The quantization refers to an inference acceleration technique that performs computations and stores tensors using bit widths lower than floating-point precision. Quantized computations only support forward propagation.
Quantized models use integers instead of floating-point values to perform some or all operations on tensors.
Compared with typical FP32 models, quantized models can save computational resources. Taking INT8 quantization as an example, the model size is reduced by 4 times, and the memory bandwidth requirement is reduced by 4 times. Hardware support for INT8 computations is typically 2 to 4 times faster than FP32 computations.
horizon_plugin_pytorch provides the BPU-adapted quantization operations and supports quantized awareness training (QAT). The QAT uses fake-quantization modules to model the quantization errors in forward computation and backpropagation. Note that the computation process of the QAT is performed by using floating-point operations. At the end of the QAT, horizon_plugin_pytorch provides the conversion functions to convert the trained model to a fixed-point model, using a more compact model for representation and high-performance vectorization on the BPU.
This section gives you a detailed introduction to horizon_plugin_pytorch quantitative training tool developed on the basis of PyTorch.

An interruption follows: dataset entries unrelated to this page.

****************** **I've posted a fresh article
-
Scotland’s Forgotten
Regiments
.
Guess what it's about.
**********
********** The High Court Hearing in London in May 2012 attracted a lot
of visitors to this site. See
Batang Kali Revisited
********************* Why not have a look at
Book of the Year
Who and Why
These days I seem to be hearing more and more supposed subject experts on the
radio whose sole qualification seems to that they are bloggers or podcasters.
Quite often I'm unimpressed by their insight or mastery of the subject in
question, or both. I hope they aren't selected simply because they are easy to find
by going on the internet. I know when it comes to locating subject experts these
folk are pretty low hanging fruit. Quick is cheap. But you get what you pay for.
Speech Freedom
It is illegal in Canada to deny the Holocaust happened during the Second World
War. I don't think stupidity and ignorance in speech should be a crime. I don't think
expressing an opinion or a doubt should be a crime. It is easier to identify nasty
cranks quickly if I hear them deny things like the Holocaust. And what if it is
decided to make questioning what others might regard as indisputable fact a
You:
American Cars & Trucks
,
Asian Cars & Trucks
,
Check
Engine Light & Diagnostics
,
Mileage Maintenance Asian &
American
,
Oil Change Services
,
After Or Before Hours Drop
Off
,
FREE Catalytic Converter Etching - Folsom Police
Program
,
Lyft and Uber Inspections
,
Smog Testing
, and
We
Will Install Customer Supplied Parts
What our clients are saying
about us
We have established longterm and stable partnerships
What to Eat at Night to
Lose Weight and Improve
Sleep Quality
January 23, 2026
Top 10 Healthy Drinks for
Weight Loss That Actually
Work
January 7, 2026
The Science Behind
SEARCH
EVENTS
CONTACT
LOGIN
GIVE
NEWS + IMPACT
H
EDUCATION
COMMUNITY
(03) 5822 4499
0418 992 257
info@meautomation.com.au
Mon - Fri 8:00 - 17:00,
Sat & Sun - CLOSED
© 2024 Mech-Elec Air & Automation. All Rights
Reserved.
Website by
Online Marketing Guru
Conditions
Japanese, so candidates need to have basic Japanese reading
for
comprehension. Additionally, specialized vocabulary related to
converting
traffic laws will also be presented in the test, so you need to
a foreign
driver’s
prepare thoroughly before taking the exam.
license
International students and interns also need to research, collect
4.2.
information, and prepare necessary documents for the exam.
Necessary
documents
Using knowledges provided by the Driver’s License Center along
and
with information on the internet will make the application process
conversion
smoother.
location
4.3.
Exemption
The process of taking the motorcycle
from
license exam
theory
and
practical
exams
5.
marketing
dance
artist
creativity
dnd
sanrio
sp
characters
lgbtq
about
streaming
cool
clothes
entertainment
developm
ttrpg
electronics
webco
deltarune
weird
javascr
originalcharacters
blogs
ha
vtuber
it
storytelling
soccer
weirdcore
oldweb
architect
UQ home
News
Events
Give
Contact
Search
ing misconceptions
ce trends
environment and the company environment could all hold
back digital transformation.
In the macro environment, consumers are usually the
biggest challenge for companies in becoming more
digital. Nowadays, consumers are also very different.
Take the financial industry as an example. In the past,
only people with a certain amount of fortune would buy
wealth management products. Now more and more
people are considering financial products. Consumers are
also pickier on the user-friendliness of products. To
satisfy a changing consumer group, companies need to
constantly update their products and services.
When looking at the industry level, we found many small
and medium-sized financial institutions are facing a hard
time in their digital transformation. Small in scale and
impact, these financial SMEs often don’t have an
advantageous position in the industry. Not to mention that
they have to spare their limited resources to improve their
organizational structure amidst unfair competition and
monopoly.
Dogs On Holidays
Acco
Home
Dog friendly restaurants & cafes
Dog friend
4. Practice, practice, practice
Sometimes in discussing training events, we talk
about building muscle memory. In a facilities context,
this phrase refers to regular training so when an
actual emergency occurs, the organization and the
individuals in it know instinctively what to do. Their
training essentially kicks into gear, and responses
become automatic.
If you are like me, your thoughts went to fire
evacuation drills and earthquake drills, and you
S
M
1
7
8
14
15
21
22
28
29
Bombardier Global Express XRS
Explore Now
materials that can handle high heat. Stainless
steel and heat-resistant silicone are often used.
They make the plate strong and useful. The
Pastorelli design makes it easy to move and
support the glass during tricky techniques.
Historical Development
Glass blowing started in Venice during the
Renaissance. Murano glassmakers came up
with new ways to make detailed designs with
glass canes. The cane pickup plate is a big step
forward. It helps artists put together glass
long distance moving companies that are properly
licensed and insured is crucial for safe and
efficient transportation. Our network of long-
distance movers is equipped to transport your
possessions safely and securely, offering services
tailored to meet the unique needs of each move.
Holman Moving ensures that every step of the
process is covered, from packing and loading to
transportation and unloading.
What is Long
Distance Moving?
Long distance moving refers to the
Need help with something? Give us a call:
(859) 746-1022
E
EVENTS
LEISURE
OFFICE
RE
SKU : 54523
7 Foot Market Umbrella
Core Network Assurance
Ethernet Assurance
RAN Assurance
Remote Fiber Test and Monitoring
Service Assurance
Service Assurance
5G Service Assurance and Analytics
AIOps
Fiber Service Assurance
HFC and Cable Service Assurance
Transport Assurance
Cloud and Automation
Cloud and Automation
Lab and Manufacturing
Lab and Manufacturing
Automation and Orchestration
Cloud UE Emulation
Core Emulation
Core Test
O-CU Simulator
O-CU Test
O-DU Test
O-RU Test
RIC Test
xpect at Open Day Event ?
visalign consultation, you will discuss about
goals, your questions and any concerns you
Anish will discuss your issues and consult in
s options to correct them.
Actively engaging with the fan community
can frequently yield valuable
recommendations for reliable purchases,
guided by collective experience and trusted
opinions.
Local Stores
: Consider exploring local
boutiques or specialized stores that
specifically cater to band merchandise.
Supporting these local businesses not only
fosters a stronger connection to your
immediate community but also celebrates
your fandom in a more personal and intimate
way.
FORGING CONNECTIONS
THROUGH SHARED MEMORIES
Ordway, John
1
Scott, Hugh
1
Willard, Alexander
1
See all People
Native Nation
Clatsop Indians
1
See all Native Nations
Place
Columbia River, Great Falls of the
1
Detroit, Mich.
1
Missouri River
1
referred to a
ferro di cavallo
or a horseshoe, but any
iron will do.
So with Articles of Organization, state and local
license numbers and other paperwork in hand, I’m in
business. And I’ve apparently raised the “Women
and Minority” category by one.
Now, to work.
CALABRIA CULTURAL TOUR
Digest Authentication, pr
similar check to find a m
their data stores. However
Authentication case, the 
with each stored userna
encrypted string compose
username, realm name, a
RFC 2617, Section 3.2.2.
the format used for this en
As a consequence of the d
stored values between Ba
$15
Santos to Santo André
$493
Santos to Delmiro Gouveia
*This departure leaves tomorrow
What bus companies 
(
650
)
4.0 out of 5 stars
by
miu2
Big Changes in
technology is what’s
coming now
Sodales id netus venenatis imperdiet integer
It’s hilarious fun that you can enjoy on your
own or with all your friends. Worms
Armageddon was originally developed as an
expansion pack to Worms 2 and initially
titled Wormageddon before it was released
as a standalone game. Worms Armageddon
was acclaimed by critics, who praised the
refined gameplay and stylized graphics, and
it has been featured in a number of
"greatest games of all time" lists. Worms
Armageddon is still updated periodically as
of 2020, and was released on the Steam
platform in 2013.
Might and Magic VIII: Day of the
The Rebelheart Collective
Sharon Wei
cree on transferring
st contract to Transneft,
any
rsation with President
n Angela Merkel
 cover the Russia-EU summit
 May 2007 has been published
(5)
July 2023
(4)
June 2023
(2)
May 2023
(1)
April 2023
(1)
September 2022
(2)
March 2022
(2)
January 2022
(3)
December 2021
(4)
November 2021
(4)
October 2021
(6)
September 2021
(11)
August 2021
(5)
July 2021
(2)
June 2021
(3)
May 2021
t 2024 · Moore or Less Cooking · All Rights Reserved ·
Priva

Horizon_plugin_pytorch is developed based on PyTorch, in order to reduce the learning cost of you, we refer to the design of PyTorch on quantized awareness training. This doc doesn't repeat the contents which PyTorch doc already contains, if you want to understand the details of the tool, we recommend that you read the Official source code or the python source code of this tool. To ensure a smooth experience, we recommend that you first read the PyTorch documentation and familiarize yourself with the quantized awareness training and deployment tools provided by PyTorch.
For the purpose of brevity, the code in the documentation has been replaced with the following aliases by default:
QAT requires necessary modifications to the floating-point model. Please ensure a deep understanding of the BPU deployment, be familiarity with the structure of the floating-point model and the related code. It is recommended that algorithm engineers who work on floating-point models participate in QAT.